Fouilles archéologiques préventives : le trésor n’est pas toujours ou l’on croit
Veille juridique #Droit de la constructionDans l’imaginaire collectif, les fouilles archéologiques préventives renvoient toujours au fantasme de la découverte d’un trésor enfoui dans la tombe d’un prince celte ou encore à l’apparition d’une mosaïque parfaitement conservée d’une villa gallo-romaine.
Or, comme le Conseil d’Etat vient de le juger, le vrai trésor est parfois dans le contrat conclu entre l’aménageur du projet et l’opérateur chargé des fouilles (en l’espèce l’INRAP).
Revenons sur le cadre juridique. Lorsque des travaux risquent d’affecter le patrimoine archéologique, le préfet de région peut prononcer la réalisation d’opérations d’archéologie préventive en application des articles L. 522-1 et suivants du Code du patrimoine.
Un contrat doit être alors conclu entre l’aménageur qui projette de réaliser des travaux et l’opérateur chargé de la réalisation des fouilles. Le plus souvent les opérations de fouilles sont confiées à l’INRAP ou tout autre service archéologique territorial agréé.
L’on pourrait donc penser que tout est bien calibré entre les prescriptions du préfet et le contrat liant l’aménageur à l’INRAP sur les fouilles à mener… avec des conditions financières de l’intervention de l’INRAP fixées par le contrat signé avec l’aménageur.
Mais qu’arrive t’il lorsque les fouilles à pratiquer sont réduites ensuite par le préfet en raison d’une pollution des sols ? L’aménageur a-t-il le droit d’obtenir une réduction du prix de la prestation de fouilles à réaliser par l’INRAP en compensation de la limitation par le préfet du champ d’intervention des fouilles ?

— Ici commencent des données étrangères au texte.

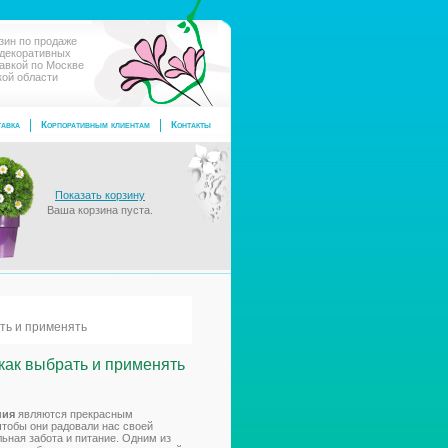
зин по продаже
 декоративных
тавкой по Москве
кой области
авка
Корпоративным клиентам
Контакты
Показать корзину
Ваша корзина пуста.
ть и применять
как выбрать и применять
ния
являются прекрасным
чтобы они радовали нас своей
ьная забота и питание. Одним из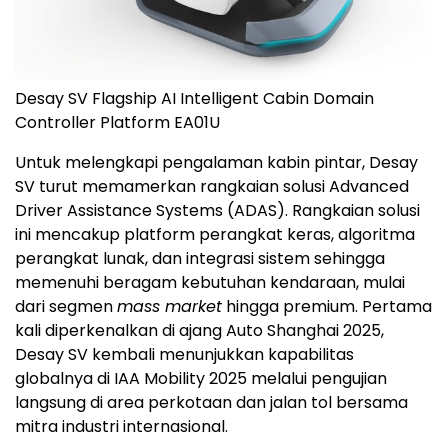
Desay SV Flagship AI Intelligent Cabin Domain
Controller Platform EA01U
Untuk melengkapi pengalaman kabin pintar, Desay
SV turut memamerkan rangkaian solusi Advanced
Driver Assistance Systems (ADAS). Rangkaian solusi
ini mencakup platform perangkat keras, algoritma
perangkat lunak, dan integrasi sistem sehingga
memenuhi beragam kebutuhan kendaraan, mulai
dari segmen
mass market
hingga premium. Pertama
kali diperkenalkan di ajang Auto Shanghai 2025,
Desay SV kembali menunjukkan kapabilitas
globalnya di IAA Mobility 2025 melalui pengujian
langsung di area perkotaan dan jalan tol bersama
mitra industri internasional.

Dans cette relation à trois, à savoir préfet, aménageur, INRAP, le Conseil d’Etat vient de répondre à cette question par ce que l’on pourrait résumer très sommairement par « le contrat c’est le contrat » et tant pis pour l’aménageur.

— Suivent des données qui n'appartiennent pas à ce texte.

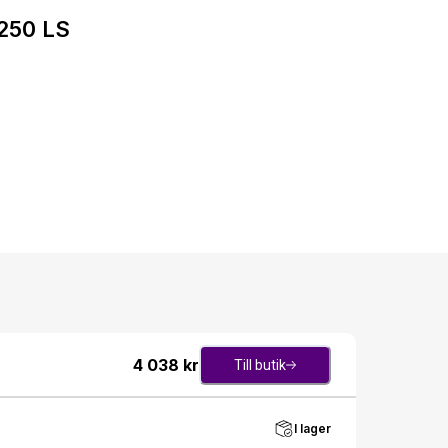
250 LS
4 038
kr
Till butik
I lager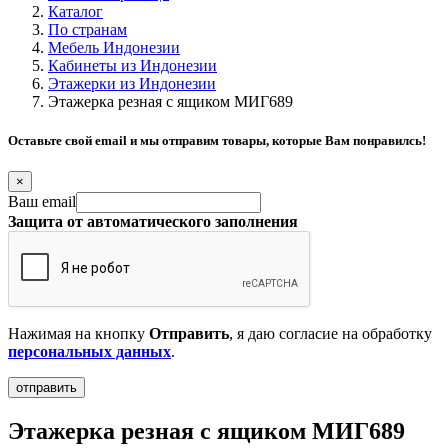
Каталог
По странам
Мебель Индонезии
Кабинеты из Индонезии
Этажерки из Индонезии
Этажерка резная с ящиком МИГ689
Оставьте свой email и мы отправим товары, которые Вам понравилсь!
×
Ваш email
Защита от автоматического заполнения
Нажимая на кнопку
Отправить
, я даю согласие на обработку
персональных данных
.
Этажерка резная с ящиком МИГ689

Avec un langage plus élaboré, le Conseil d’Etat estime ainsi :
« Le contrat conclu entre l’aménageur qui projette de réaliser des travaux et l’opérateur chargé de la réalisation des fouilles, qui a pour objet l’exécution des prescriptions édictées par l’Etat, doit être élaboré et exécuté conformément à ces dernières et sous le contrôle des services de l’Etat, y compris lorsque les prescriptions sont modifiées au cours de l’exécution du contrat. En revanche, il ne résulte pas de ces dispositions que la modification de ces prescriptions entraînerait, par elle-même et sans l’intervention des parties, la modification de leur contrat. Par suite, en jugeant que les prescriptions complémentaires émises par le représentant de l’Etat pour réduire le périmètre des opérations de fouilles avait eu pour effet de modifier le contrat dans un sens conforme à ces nouvelles prescriptions, alors qu’elles ouvraient seulement la possibilité pour les parties de modifier les termes du contrat, la cour administrative d’appel de Douai a commis une erreur de droit. L’INRAP est, par suite fondé, sans qu’il soit besoin de se prononcer sur les autres moyens de son pourvoi, à demander l’annulation de l’arrêt qu’il attaque en tant qu’il lui fait grief »

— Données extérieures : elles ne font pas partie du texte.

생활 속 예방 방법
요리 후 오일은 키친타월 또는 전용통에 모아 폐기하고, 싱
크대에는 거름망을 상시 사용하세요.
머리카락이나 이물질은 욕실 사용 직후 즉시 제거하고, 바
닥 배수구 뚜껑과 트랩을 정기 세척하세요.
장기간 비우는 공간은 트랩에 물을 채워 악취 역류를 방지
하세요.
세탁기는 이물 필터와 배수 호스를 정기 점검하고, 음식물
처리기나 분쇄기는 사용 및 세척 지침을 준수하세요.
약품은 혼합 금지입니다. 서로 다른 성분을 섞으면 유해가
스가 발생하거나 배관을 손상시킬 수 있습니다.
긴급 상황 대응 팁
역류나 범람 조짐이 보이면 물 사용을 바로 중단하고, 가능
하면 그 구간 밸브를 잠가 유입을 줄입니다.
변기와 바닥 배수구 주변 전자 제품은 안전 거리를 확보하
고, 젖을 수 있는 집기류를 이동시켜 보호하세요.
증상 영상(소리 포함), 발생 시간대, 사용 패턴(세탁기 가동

Pour résumer, les nouvelles prescriptions édictées par le préfet dans le cadre de fouilles préventives ne modifient donc pas en soi le contrat conclu entre l’aménageur et l’INRAP, sauf si ces deux derniers se mettent d’accord sur la modification dudit contrat susceptibles d’en découler… l’aménageur paye donc l’intégralité des fouilles initialement projetées mais ensuite réduites par le préfet.
Le Conseil d’Etat fait ainsi une stricte interprétation de la force obligatoire du contrat entre les deux parties : dans un sens défavorable à l’aménageur mais favorable à l’INRAP. La cour d’appel avait elle plus prosaïquement tiré les conséquences du changement concret des prestations : erreur de droit pour le Conseil d’Etat qui renvoie lui à une initiative nécessaire des contractants qui n’y ont évidemment pas le même intérêt.